(The Associated Press circulated the following on July 10.)
NEW YORK — A JPMorgan analyst on Thursday upgraded Norfolk Southern Corp. to “Overweight” from “Neutral,” saying the railroad will likely benefit from shrinking truck capacity and higher coal exports more than its peers.
Analyst Thomas R. Wadewitz said shares of the Norfolk, Va., railroad have room to grow considering Wall Street’s relatively low second-quarter earnings expectations. He recommends investors buy up shares ahead of the company’s earnings report, set for July 22. He predicts the railroad will report strong results for the quarter driven by strong yields and rising coal volumes, as other railroads will be dragged down by effects related to the Midwest floods.
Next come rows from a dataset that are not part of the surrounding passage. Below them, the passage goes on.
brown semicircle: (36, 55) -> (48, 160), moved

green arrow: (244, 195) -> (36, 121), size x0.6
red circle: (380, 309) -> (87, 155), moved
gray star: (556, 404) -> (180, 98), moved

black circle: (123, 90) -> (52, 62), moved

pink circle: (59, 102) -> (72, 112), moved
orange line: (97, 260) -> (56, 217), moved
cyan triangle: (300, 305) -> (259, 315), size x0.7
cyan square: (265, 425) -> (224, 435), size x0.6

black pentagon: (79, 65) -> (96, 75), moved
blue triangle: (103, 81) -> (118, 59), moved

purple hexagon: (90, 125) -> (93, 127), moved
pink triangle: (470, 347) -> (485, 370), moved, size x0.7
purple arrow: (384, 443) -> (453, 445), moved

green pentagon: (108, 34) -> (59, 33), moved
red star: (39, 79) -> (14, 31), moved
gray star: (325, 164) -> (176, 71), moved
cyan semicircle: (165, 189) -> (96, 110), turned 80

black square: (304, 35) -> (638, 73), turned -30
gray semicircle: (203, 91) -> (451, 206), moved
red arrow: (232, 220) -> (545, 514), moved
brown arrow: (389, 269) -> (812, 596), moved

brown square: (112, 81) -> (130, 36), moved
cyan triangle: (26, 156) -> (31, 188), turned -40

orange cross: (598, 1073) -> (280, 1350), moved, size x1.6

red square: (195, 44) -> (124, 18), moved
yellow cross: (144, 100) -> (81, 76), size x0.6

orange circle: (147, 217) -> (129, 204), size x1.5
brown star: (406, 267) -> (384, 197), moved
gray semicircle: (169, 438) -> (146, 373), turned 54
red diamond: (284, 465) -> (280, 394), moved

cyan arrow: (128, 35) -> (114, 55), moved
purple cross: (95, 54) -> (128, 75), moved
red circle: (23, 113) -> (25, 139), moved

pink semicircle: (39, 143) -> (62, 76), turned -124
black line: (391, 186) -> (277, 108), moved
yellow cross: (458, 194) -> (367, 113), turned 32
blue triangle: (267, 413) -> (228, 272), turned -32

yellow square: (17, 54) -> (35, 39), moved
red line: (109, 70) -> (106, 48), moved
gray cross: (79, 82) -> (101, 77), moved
Wadewitz said Norfolk Southern is tied stronger to a booming export coal market than the other rails.
Also, he notes that lower capacity in the truckload, or long-haul truck, market will benefit Norfolk Southern more than other rails because of its shorter length of haul and expansive intermodal segment. Intermodal involves moving freight from one method of transportation to another, such as train to truck.
Shares of Norfolk Southern rose $1.96, or 3.3 percent, to $62.31 Thursday. The stock has traded between $41.36 and $67.74 in the past year.